Retype the entries exactly, but skip the pictures.

Stored data entries:
◇ ◇ ◇ ◇ ◇

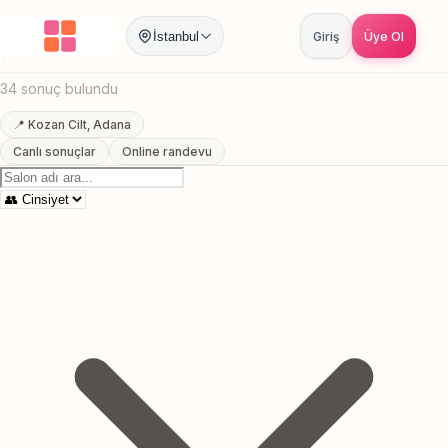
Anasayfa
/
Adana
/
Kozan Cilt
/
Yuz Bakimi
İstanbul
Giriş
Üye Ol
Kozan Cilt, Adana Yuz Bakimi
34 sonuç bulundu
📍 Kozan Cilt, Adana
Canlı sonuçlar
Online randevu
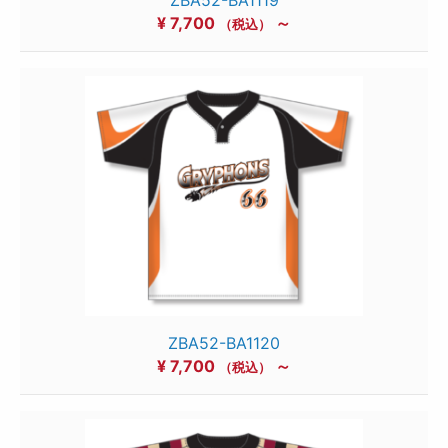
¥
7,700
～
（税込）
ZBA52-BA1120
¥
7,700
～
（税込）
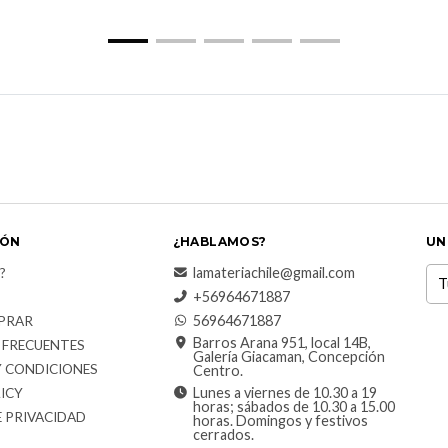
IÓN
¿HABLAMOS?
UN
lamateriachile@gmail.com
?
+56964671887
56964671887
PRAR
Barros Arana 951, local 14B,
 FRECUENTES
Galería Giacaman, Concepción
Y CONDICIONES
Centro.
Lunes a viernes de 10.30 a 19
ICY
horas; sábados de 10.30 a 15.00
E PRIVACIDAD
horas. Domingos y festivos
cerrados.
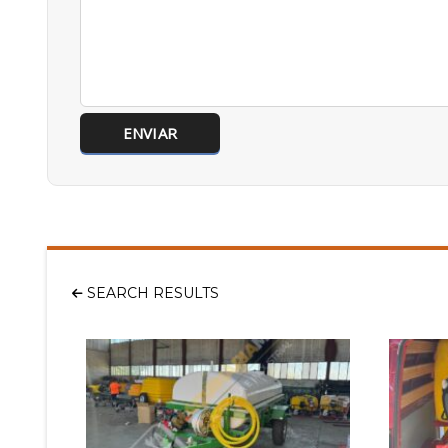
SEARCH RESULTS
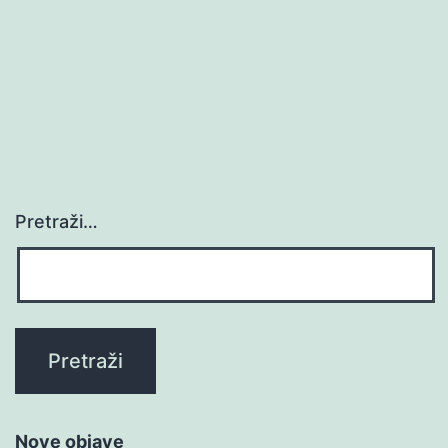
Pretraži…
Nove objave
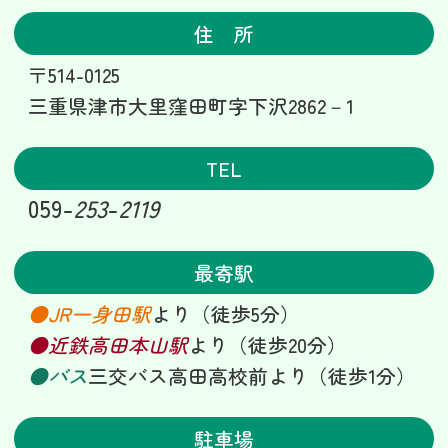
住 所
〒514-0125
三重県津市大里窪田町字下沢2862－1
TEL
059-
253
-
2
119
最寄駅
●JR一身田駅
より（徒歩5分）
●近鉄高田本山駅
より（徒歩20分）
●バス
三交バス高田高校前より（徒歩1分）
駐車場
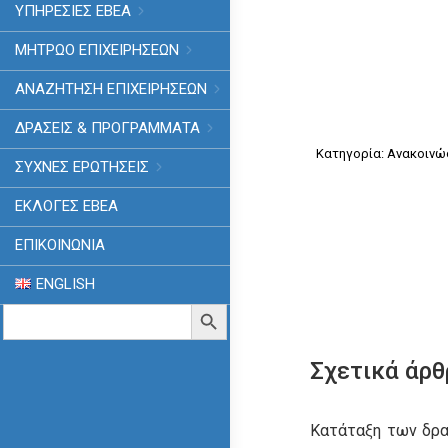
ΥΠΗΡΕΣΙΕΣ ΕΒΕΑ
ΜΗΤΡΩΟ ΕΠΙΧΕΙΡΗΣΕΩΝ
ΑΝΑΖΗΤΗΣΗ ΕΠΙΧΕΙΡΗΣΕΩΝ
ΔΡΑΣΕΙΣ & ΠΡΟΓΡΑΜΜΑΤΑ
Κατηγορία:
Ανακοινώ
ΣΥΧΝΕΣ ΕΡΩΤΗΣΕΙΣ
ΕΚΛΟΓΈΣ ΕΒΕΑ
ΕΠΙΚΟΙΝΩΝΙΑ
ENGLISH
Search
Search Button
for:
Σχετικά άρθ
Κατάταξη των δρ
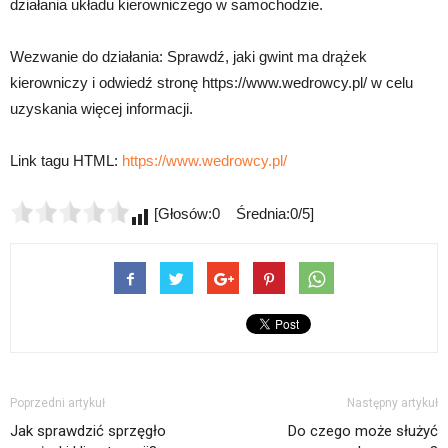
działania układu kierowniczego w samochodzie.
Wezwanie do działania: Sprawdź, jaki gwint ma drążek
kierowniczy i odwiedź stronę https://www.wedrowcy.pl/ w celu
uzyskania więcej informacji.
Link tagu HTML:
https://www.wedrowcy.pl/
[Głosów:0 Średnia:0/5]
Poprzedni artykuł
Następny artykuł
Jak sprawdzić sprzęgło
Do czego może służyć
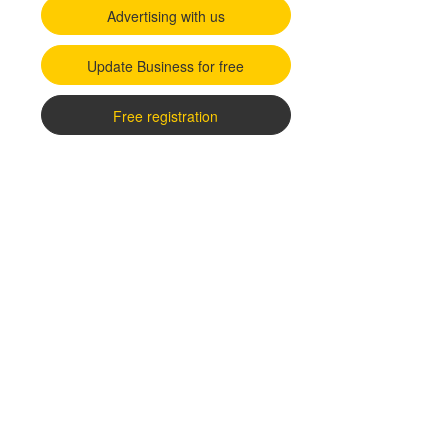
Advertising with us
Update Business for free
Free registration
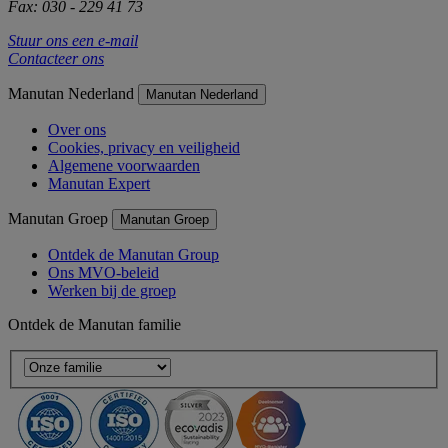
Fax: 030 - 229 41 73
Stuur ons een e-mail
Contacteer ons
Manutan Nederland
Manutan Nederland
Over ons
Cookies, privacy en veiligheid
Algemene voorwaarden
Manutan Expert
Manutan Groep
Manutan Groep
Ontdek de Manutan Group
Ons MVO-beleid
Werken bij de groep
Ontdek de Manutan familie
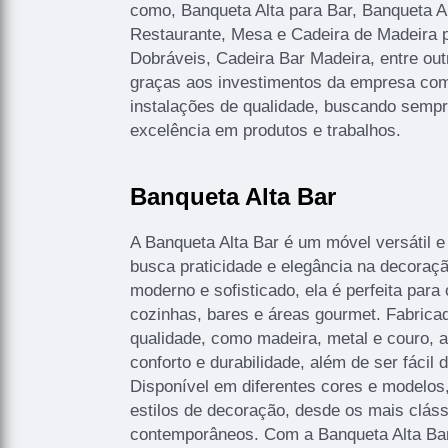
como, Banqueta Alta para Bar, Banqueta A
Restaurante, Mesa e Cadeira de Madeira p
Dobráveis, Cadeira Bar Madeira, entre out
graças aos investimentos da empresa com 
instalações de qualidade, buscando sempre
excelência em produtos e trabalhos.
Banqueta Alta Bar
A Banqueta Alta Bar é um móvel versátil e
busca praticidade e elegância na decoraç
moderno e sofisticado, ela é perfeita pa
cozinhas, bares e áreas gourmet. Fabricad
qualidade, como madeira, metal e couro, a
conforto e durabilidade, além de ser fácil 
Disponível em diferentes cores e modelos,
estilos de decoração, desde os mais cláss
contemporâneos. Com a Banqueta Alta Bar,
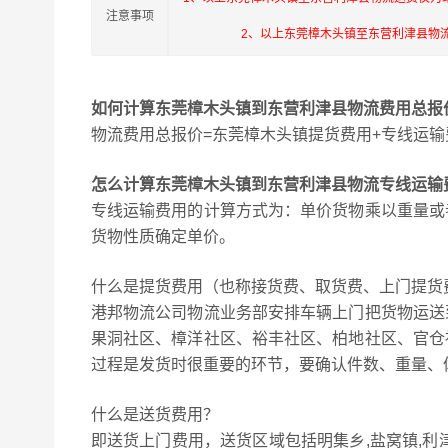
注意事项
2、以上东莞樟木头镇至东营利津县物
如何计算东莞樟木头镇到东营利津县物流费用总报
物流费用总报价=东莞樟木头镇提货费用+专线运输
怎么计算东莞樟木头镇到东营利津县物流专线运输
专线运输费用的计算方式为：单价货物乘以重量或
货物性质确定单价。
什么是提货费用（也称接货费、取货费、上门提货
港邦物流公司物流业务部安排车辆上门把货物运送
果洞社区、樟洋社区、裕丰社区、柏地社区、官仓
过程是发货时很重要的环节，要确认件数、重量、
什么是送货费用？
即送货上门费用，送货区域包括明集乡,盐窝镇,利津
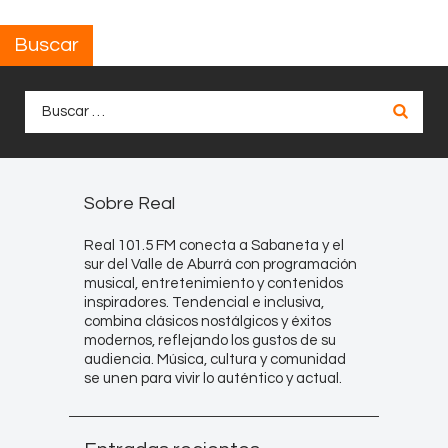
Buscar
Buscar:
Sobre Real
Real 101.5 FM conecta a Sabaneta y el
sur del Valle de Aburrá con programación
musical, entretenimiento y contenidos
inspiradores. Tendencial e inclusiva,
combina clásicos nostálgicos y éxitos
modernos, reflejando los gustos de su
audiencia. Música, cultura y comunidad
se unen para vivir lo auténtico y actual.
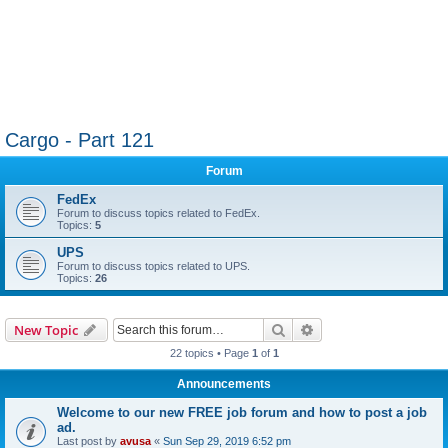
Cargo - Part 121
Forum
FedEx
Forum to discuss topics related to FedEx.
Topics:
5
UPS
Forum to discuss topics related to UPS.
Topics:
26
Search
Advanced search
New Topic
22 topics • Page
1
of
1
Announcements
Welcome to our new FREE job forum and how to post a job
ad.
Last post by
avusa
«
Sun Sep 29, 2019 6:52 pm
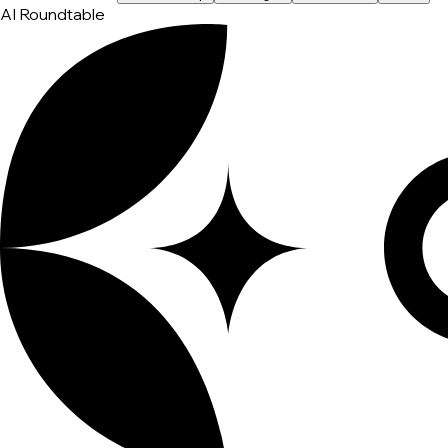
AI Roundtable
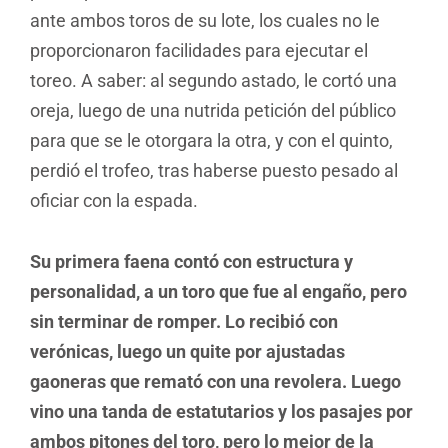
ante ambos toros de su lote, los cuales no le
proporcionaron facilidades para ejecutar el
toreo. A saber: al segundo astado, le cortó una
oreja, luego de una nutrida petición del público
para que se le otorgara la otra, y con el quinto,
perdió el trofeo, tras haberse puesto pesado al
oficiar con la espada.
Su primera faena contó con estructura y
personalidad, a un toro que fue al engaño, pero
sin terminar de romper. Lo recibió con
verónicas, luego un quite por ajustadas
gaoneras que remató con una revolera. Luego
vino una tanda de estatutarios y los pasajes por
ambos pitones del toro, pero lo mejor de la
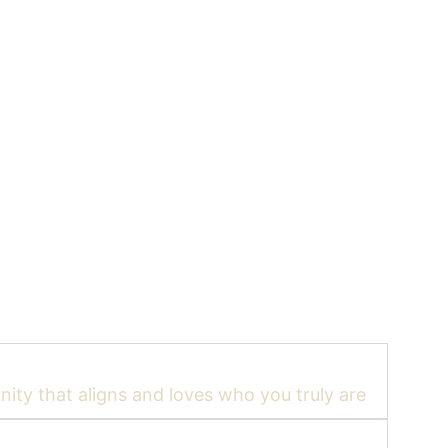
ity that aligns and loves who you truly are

◇ ◇ ◇ ◇ ◇

Exercise output ▸
Anasayfa
/
Adana
/
Kozan Cilt
/
Yuz Bakimi
İstanbul
Giriş
Üye Ol
Kozan Cilt, Adana Yuz Bakimi
34 sonuç bulundu
📍 Kozan Cilt, Adana
Canlı sonuçlar
Online randevu
¥
7,700
～
（税込）
ZBA52-BA1120
¥
7,700
～
（税込）
IÓN
¿HABLAMOS?
UN
lamateriachile@gmail.com
?
+56964671887
56964671887
PRAR
Barros Arana 951, local 14B,
 FRECUENTES
Galería Giacaman, Concepción
Y CONDICIONES
Centro.
Lunes a viernes de 10.30 a 19
ICY
horas; sábados de 10.30 a 15.00
E PRIVACIDAD
horas. Domingos y festivos
cerrados.
SEARCH RESULTS
Pretraži…
Nove objave
住 所
〒514-0125
三重県津市大里窪田町字下沢2862－1
TEL
059-
253
-
2
119
最寄駅
●JR一身田駅
より（徒歩5分）
●近鉄高田本山駅
より（徒歩20分）
●バス
三交バス高田高校前より（徒歩1分）
駐車場
ΥΠΗΡΕΣΙΕΣ ΕΒΕΑ
ΜΗΤΡΩΟ ΕΠΙΧΕΙΡΗΣΕΩΝ
ΑΝΑΖΗΤΗΣΗ ΕΠΙΧΕΙΡΗΣΕΩΝ
ΔΡΑΣΕΙΣ & ΠΡΟΓΡΑΜΜΑΤΑ
Κατηγορία:
Ανακοινώ
ΣΥΧΝΕΣ ΕΡΩΤΗΣΕΙΣ
ΕΚΛΟΓΈΣ ΕΒΕΑ
ΕΠΙΚΟΙΝΩΝΙΑ
ENGLISH
Search
Search Button
for:
Σχετικά άρθ
Κατάταξη των δρ
działania układu kierowniczego w samochodzie.
Wezwanie do działania: Sprawdź, jaki gwint ma drążek
kierowniczy i odwiedź stronę https://www.wedrowcy.pl/ w celu
uzyskania więcej informacji.
Link tagu HTML:
https://www.wedrowcy.pl/
[Głosów:0 Średnia:0/5]
Poprzedni artykuł
Następny artykuł
Jak sprawdzić sprzęgło
Do czego może służyć
Advertising with us
Update Business for free
Free registration
Fax: 030 - 229 41 73
Stuur ons een e-mail
Contacteer ons
Manutan Nederland
Manutan Nederland
Over ons
Cookies, privacy en veiligheid
Algemene voorwaarden
Manutan Expert
Manutan Groep
Manutan Groep
Ontdek de Manutan Group
Ons MVO-beleid
Werken bij de groep
Ontdek de Manutan familie
como, Banqueta Alta para Bar, Banqueta A
Restaurante, Mesa e Cadeira de Madeira p
Dobráveis, Cadeira Bar Madeira, entre out
graças aos investimentos da empresa com 
instalações de qualidade, buscando sempre
excelência em produtos e trabalhos.
Banqueta Alta Bar
A Banqueta Alta Bar é um móvel versátil e
busca praticidade e elegância na decoraç
moderno e sofisticado, ela é perfeita pa
cozinhas, bares e áreas gourmet. Fabricad
qualidade, como madeira, metal e couro, a
conforto e durabilidade, além de ser fácil 
Disponível em diferentes cores e modelos,
estilos de decoração, desde os mais cláss
contemporâneos. Com a Banqueta Alta Bar,
注意事项
2、以上东莞樟木头镇至东营利津县物
如何计算东莞樟木头镇到东营利津县物流费用总报
物流费用总报价=东莞樟木头镇提货费用+专线运输
怎么计算东莞樟木头镇到东营利津县物流专线运输
专线运输费用的计算方式为：单价货物乘以重量或
货物性质确定单价。
什么是提货费用（也称接货费、取货费、上门提货
港邦物流公司物流业务部安排车辆上门把货物运送
果洞社区、樟洋社区、裕丰社区、柏地社区、官仓
过程是发货时很重要的环节，要确认件数、重量、
什么是送货费用？
即送货上门费用，送货区域包括明集乡,盐窝镇,利津
Buscar
Buscar:
Sobre Real
Real 101.5 FM conecta a Sabaneta y el
sur del Valle de Aburrá con programación
musical, entretenimiento y contenidos
inspiradores. Tendencial e inclusiva,
combina clásicos nostálgicos y éxitos
modernos, reflejando los gustos de su
audiencia. Música, cultura y comunidad
se unen para vivir lo auténtico y actual.
Cargo - Part 121
Forum
FedEx
Forum to discuss topics related to FedEx.
Topics:
5
UPS
Forum to discuss topics related to UPS.
Topics:
26
Search
Advanced search
New Topic
22 topics • Page
1
of
1
Announcements
Welcome to our new FREE job forum and how to post a job
ad.
Last post by
avusa
«
Sun Sep 29, 2019 6:52 pm
AI Roundtable
ante ambos toros de su lote, los cuales no le
proporcionaron facilidades para ejecutar el
toreo. A saber: al segundo astado, le cortó una
oreja, luego de una nutrida petición del público
para que se le otorgara la otra, y con el quinto,
perdió el trofeo, tras haberse puesto pesado al
oficiar con la espada.
Su primera faena contó con estructura y
personalidad, a un toro que fue al engaño, pero
sin terminar de romper. Lo recibió con
verónicas, luego un quite por ajustadas
gaoneras que remató con una revolera. Luego
vino una tanda de estatutarios y los pasajes por
ambos pitones del toro, pero lo mejor de la
ity that aligns and loves who you truly are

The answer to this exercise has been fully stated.